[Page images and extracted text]
* * * * *

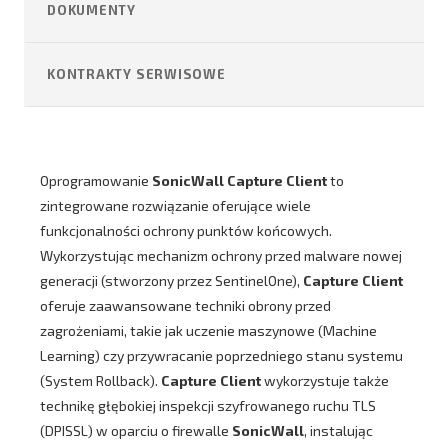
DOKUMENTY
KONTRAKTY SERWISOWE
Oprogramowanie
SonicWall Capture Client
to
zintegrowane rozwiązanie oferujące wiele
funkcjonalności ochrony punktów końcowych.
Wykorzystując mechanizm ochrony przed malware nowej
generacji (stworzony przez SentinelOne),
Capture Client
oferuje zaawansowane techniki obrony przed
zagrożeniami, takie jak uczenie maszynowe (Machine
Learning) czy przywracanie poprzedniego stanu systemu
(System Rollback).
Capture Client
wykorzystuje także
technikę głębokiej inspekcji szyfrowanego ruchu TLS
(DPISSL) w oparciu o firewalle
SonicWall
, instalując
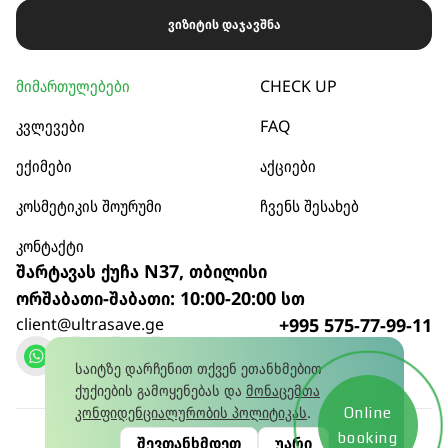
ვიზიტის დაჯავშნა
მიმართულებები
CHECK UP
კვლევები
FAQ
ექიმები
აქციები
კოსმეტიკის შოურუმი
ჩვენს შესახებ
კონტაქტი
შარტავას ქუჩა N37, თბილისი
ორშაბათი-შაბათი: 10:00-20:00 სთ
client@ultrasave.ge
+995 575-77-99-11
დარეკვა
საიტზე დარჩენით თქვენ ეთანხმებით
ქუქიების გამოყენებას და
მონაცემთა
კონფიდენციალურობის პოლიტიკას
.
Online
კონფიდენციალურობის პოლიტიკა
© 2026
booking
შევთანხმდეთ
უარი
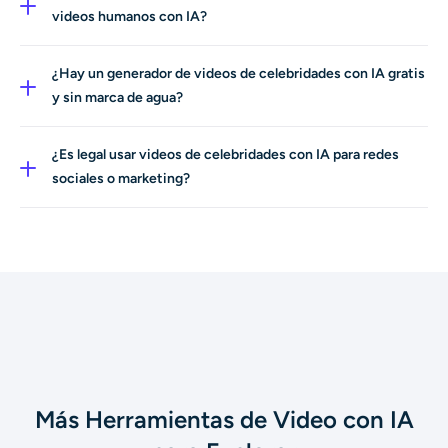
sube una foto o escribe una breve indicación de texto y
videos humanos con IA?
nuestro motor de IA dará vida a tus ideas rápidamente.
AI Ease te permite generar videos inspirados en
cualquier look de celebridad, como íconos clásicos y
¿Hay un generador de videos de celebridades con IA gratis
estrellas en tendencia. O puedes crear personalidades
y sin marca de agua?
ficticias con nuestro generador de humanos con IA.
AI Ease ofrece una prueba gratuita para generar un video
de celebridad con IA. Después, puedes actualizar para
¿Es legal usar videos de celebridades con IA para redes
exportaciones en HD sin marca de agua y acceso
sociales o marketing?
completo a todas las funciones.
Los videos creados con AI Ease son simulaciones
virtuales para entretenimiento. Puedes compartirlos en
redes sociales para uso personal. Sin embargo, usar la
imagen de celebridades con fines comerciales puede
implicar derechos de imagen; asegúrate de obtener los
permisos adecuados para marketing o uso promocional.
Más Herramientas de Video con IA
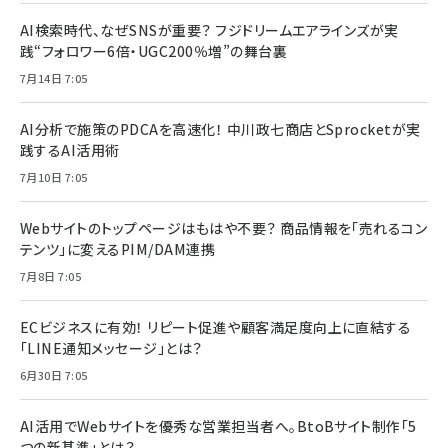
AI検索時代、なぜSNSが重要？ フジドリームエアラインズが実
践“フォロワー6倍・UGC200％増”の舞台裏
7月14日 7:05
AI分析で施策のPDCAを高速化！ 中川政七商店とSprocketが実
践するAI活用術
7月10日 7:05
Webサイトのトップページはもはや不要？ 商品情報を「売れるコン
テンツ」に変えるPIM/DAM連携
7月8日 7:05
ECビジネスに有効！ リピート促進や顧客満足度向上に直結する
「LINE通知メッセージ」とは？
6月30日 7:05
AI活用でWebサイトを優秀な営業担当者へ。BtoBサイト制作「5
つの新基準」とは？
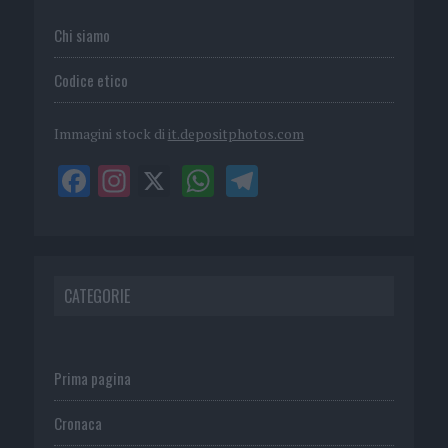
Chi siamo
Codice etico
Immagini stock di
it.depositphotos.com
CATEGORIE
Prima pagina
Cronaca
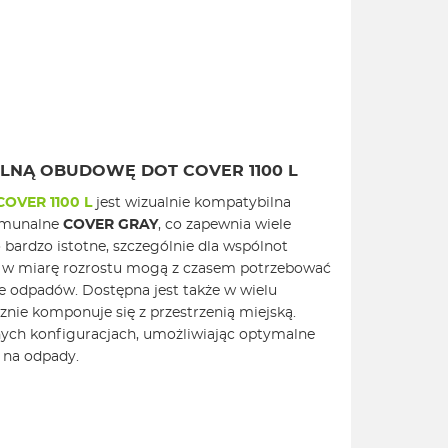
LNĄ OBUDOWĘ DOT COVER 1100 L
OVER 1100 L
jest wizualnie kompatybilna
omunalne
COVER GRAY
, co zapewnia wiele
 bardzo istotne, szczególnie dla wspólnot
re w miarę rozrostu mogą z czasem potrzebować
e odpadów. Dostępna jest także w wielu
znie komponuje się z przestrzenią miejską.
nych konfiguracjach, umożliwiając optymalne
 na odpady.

* * * * *

**What you should do:**
What is the number of lines above that hold the word "jest"? Answer with that number alone.

**Answer space:**
2